[The task]: Look below for the line with "Let’s Rally to", then give it again exactly, along with every line that comes after it, the final line included.

Dataset entries
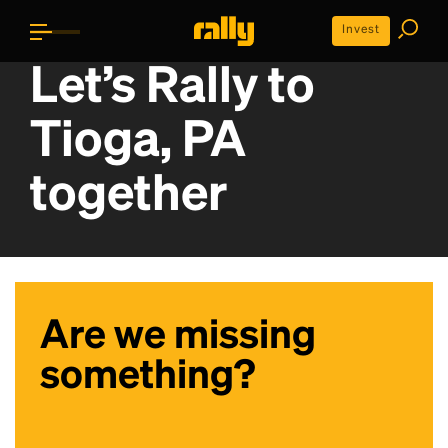
Invest
Let’s Rally to
Tioga, PA
together
Are we missing
something?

[Solution to the exercise]:
Let’s Rally to
Tioga, PA
together
Are we missing
something?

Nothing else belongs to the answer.